• _TASK STATEMENT_
Work through the data and report how many lines include the string "that", giving the number alone.

• _RECORDS PROVIDED_
Start of Block
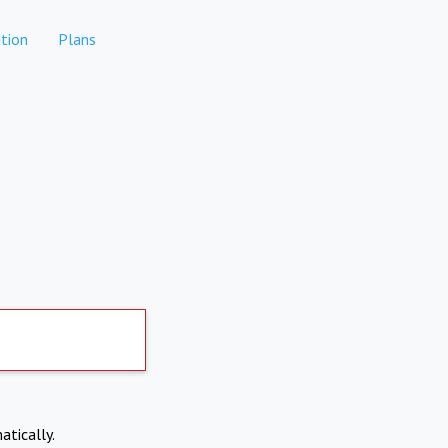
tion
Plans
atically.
End of Block
Start of Block
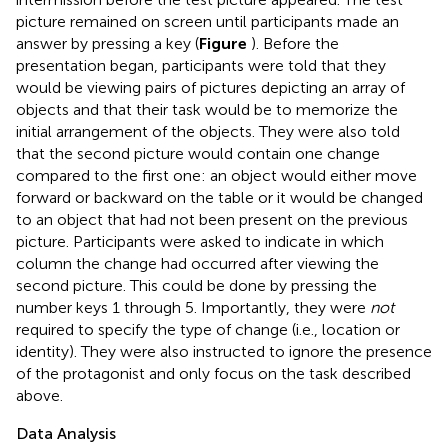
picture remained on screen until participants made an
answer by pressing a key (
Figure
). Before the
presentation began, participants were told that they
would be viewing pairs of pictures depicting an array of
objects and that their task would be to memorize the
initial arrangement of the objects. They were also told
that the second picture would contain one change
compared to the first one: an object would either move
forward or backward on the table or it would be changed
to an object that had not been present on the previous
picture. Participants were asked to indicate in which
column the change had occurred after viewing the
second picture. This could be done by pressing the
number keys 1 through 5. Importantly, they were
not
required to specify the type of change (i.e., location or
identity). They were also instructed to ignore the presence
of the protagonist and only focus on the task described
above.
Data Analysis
End of Block
Start of Block
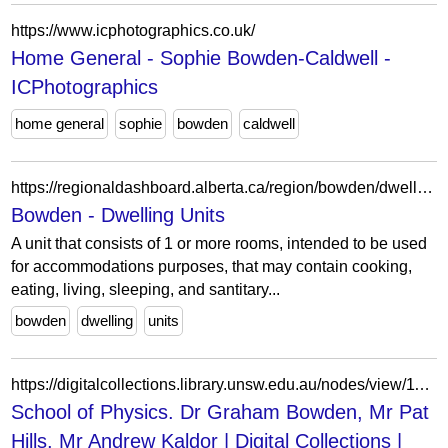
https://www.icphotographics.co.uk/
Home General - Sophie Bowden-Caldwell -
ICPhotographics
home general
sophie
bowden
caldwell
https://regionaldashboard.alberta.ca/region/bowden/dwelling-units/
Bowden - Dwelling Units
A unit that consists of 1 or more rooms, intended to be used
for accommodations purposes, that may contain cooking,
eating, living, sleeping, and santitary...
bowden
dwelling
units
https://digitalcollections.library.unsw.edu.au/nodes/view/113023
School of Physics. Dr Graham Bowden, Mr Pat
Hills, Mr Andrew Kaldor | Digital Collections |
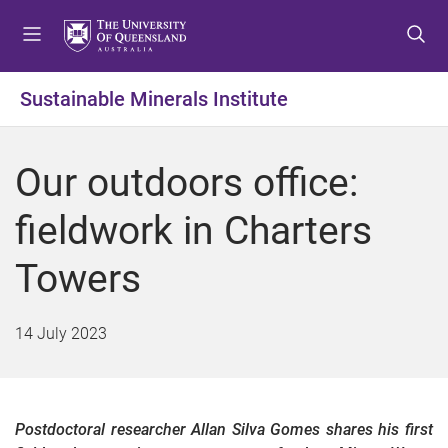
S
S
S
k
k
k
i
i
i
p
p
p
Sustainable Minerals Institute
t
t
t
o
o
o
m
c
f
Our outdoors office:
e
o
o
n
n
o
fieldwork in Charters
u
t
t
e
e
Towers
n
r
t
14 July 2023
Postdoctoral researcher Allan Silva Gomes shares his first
End of Block
• _SOLUTION FOR THIS EXERCISE_
6